Quand il écrit "
Les mains dans les poches" on pourrait penser que
Bernard Chenez est un dilettante qui raconte ses années d'insouciance évoquées par cette position. Pourtant ce n'est pas le cas puisqu'on ne peut pas dire qu'il ne fait rien, au contraire.
J'aime beaucoup l'image du début avec la parabole du train et je trouve que ce livre démarre très fort.
J'ai adhéré rapidement et apprécié cette lecture même si le récit ne va pas tenir la longueur avec la même intensité. C'est une façon de parler parce que le livre n'est pas très long (moins de 200 pages).
Comme dans le train circulaire de Tokyo qu'il remonte dans un sens ou dans l'autre
Bernard Chenez nous donne à lire un vécu intéressant puisque il est le témoin d'une époque, celle de la génération des soixante-huitards comme on dit.
L'auteur écrit dès le début que ce qu'il raconte ne suit pas la chronologie de ce qu'il a vécu. Car ce sont des souvenirs sous forme de textes courts qui sont présentés ici.
Cette présentation m'a évidemment fait penser à
Philippe Delerm. Car il y a peu d'auteurs qui utilisent ce procédé littéraire du recueil de petits textes. On pourrait d'ailleurs les lire dans le désordre à l'exception du début et de la fin qui se répondent.
L'auteur évoque ses souvenirs d'enfance, ses amours, ses boulots, ses engagements, ses espoirs et ses désespoirs. J'ai particulièrement apprécié son expérience d'ouvrier et les luttes menées pour sauvegarder son usine. Il nous rappelle l'histoire de l'île de la Jatte et de son passé industriel. C'est un lieu sur la Seine près de Paris où se trouvaient de nombreux sous-traitants automobiles. Des bateaux et des voitures de luxe furent aussi construits sur l'île désormais transformée en ghetto de riches.

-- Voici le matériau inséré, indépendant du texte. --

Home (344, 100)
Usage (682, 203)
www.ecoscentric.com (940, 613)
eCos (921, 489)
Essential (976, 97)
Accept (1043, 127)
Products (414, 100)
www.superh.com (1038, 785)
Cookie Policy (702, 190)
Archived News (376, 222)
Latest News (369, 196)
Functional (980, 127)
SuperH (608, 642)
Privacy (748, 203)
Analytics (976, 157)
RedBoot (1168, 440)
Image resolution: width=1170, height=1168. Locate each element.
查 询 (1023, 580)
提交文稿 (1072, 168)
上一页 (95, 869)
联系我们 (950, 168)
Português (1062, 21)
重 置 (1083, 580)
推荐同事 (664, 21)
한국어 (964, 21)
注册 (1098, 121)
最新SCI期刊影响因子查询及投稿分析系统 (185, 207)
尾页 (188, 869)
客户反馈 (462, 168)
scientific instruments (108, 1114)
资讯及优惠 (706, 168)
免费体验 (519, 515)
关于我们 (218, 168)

Ses lieux parisiens m'ont inspirée mais il y aussi des découvertes comme l'île anglo-normande de Sercq propice à l'amou
r ou encore Granville la normande où ses souvenirs d'enfance sont imprimés.
Puis arrive le désenchantement, celui des luttes ouvrières mais surtout celui lié à la perte des proches.
Bernard Chenez doit porter ses morts et ça le rend aigri. Il dit qu'il se résigne à n'aimer personne, ce que je trouve vraiment triste.
Il est vrai qu'il y a des différences de ton quand il évoque ses parents. Il semble encore affecté par les rapports difficiles entre lui et son père et surtout par sa violence qu'il ne pardonne pas.
Cette dernière partie plombe un peu l'ambiance même si le livre est très bien écrit.
Ce livre m'a été offert par les éditions Héloïse d'Ormesson dans le cadre d'une opération masse critique et je les en remercie.